Yeah, I was beginning to realise that was the problem. The relationship between the co-ordinate systems isn't explicitly stated.

What we've got is the usual arbitrary blob in space, which has a dipole moment per unit volume $$\vec{P}$$. We want to know what the potential is due to this blob.

For a simple dipole $$\vec{p}$$ we have
$$V (\vec{r}) = \frac{1}{4 \pi \epsilon_0 } \frac{\hat{\mathcal{R}} \cdot \vec{p}}{\mathcal{R}^2}$$

Where $$\mathcal{R}$$ is the vector from the dipole to the point at which we are evaluating the potential.

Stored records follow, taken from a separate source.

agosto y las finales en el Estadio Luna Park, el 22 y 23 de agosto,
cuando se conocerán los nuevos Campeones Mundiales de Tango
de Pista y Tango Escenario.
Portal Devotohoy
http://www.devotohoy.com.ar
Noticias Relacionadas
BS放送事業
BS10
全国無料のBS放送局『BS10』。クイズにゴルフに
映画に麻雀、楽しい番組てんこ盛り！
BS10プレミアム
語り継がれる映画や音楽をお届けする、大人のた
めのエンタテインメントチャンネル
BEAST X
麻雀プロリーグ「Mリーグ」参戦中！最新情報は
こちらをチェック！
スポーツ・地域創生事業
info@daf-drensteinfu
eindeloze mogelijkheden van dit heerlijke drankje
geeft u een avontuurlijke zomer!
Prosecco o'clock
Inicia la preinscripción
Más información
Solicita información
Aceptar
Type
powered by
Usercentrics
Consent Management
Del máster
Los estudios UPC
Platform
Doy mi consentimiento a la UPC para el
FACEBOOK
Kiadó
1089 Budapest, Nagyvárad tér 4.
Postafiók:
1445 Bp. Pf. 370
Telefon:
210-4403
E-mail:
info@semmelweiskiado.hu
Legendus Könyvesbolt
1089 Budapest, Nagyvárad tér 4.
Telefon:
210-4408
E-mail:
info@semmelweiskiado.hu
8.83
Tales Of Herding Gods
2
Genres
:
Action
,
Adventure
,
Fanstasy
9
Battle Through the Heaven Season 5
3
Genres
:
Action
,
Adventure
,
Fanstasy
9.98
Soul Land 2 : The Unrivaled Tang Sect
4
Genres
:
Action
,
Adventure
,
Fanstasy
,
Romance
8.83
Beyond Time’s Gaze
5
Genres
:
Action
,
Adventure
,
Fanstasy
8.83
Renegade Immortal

So in our case we have a dipole moment
$$\vec{p} = \vec{P} d \tau'$$ in each volume element $$d \tau'$$ so the total potential is:

$$V(\vec{r}) = \frac{1}{4 \pi \epsilon_0} \int_\mathcal{V} \frac{ \hat{\mathcal{R}} \cdot \vec{P}( \vec{r}') }{\mathcal{R}^2} d \tau '$$

Now he states that
$$\nabla ' \left( \frac{1}{\mathcal{R}} \right) = \frac{\hat{\mathcal{R}}}{\mathcal{R}^2}$$
where the differentiation is with respect to the source coordinates $$(\vec{r}')$$

To me, this isn't very clear but I reckon that we've got an origin. We want the potential at point $$\vec{r}$$ from the origin. Now we have a dipole at position $$\vec{r} '$$. And we are told that our point is at $$\vec{ \mathcal{R} }$$ from the dipole.
So that surely $$\vec{\mathcal{R}} = \vec{r} - \vec{r}'$$

9. Sep 7, 2007

### christianjb

It's a simple sign change when you diff wrt the axis coordinates.

In 1D- moving the origin 1 unit to the left has the effect of increasing all x values by 1. Thus the signs are reversed.